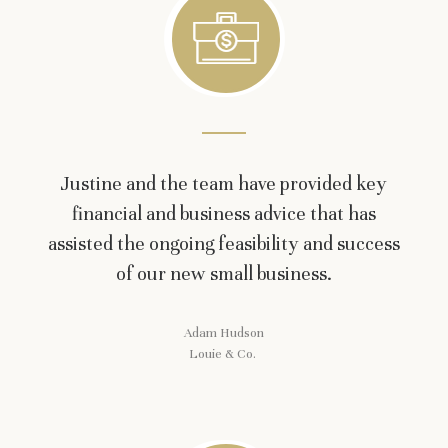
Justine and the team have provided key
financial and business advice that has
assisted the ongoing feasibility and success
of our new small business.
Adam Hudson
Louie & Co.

* * *

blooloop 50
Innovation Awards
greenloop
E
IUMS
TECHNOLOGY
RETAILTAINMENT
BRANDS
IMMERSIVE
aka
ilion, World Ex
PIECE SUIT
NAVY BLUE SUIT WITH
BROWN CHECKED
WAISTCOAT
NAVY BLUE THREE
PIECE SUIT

--

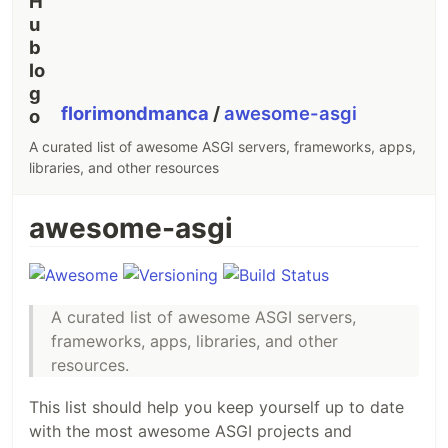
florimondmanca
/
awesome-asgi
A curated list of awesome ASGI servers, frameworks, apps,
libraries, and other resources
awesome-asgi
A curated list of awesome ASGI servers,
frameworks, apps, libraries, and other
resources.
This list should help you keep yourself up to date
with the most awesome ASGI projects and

» Action item: What you return must be an exact retyping of the lines above starting at the line with "This list should" and ending at the line with "with the most awesome ASGI projects and", and nothing besides.

» Your solution:
This list should help you keep yourself up to date
with the most awesome ASGI projects and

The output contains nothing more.